While Marvel Studios have managed to make Agents of S.H.I.E.L.D. dovetail with the cinematic universe, part of that may be that the characters being used are just people who live in the Marvel Universe, not actual headlining superheroes. The villains, as well, are C-listers for the most part, whereas Arrow is using Ra's al Ghul and The Flash is using the Rogues. That isn't to say that Warners couldn't plausibly do the same thing Marvel is doing, but S.H.I.E.L.D. has the benefits mentioned above as well as that of a universe that's been interconnected for years, a well-oiled machine behind the scenes and perhaps most importantly, a parent company who works exclusively in-house these days, with Disney and Marvel Studios overseeing everything very closely.

The DC shows are on a handful of different networks and while Warner Bros. Television is involved with all of them, navigating a crossover between NBC, Fox and The CW could potentially be very difficult to pull off (plus, CBS and TNT coming into play in the next couple of years). The creators of Constantine and Arrow have already said that they weren't going to cross over, and frankly nobody much expected Gotham to do so since it's set years in the past.

Which, of course, is part of the curiosity here. The Queen Consolidated we (apparently) see here is likely being run by Robert Queen, while Oliver is still a kid. Even if this is a stealth crossover, there's little chance we'll see Gordon jumping rooftops, chasing a vigilante with a bow and arrow. Arrow is very definitively set in the modern day, with Felicity's supercomputers and all.
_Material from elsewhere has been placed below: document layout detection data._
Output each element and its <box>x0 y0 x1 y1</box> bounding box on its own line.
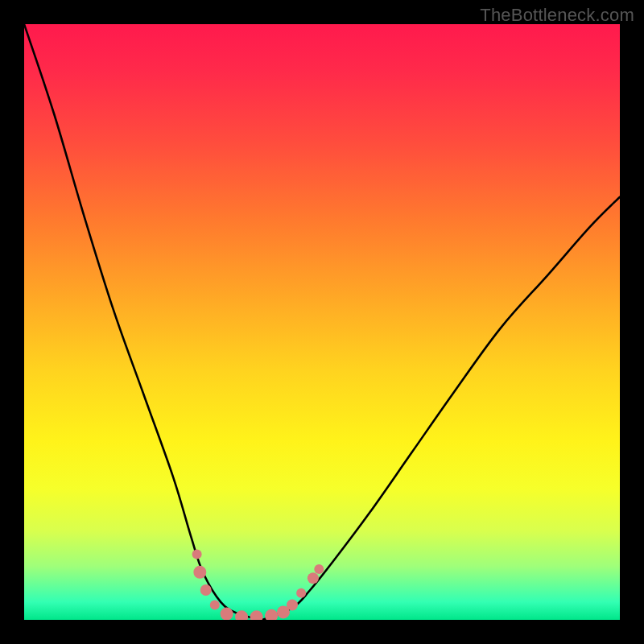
valley-marker <box>235 610 248 620</box>
valley-marker <box>221 608 233 620</box>
right-curve <box>262 197 620 620</box>
valley-marker <box>200 584 212 596</box>
left-curve <box>24 24 262 620</box>
valley-marker <box>296 588 306 598</box>
valley-marker <box>287 600 298 611</box>
valley-marker <box>250 610 263 620</box>
valley-marker <box>193 566 206 579</box>
valley-markers <box>192 550 324 620</box>
valley-marker <box>210 601 220 610</box>
valley-marker <box>308 572 319 584</box>
curve-layer <box>24 24 620 620</box>
valley-marker <box>192 550 202 559</box>
valley-marker <box>314 564 324 574</box>
chart-frame: TheBottleneck.com <box>0 0 644 644</box>
watermark-text: TheBottleneck.com <box>480 5 634 26</box>
plot-area <box>24 24 620 620</box>
valley-marker <box>265 609 278 620</box>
Things like cell phones exist in Gotham, but they're certainly not a key part of the crime-solving business yet, pegging its nebulous "recent past" time period as probably somewhere in the mid-to-late '90s or early 2000s.

Fans who went to the screening of The Flash pilot at Comic Con International: San Diego this summer also know that 

Bruce Wayne exists in the Arrowverse, and will eventually merge with Queen Consolidated years in the future

. That adds a bit of extra fodder for speculation.

Whether anything will ever come of it or not, at the least what we learned is that these characters exist in both shows. We may never get a straight answer as to whether that means they're coexisting in a shared universe or whether two universes exist with nearly-identical versions of these characters.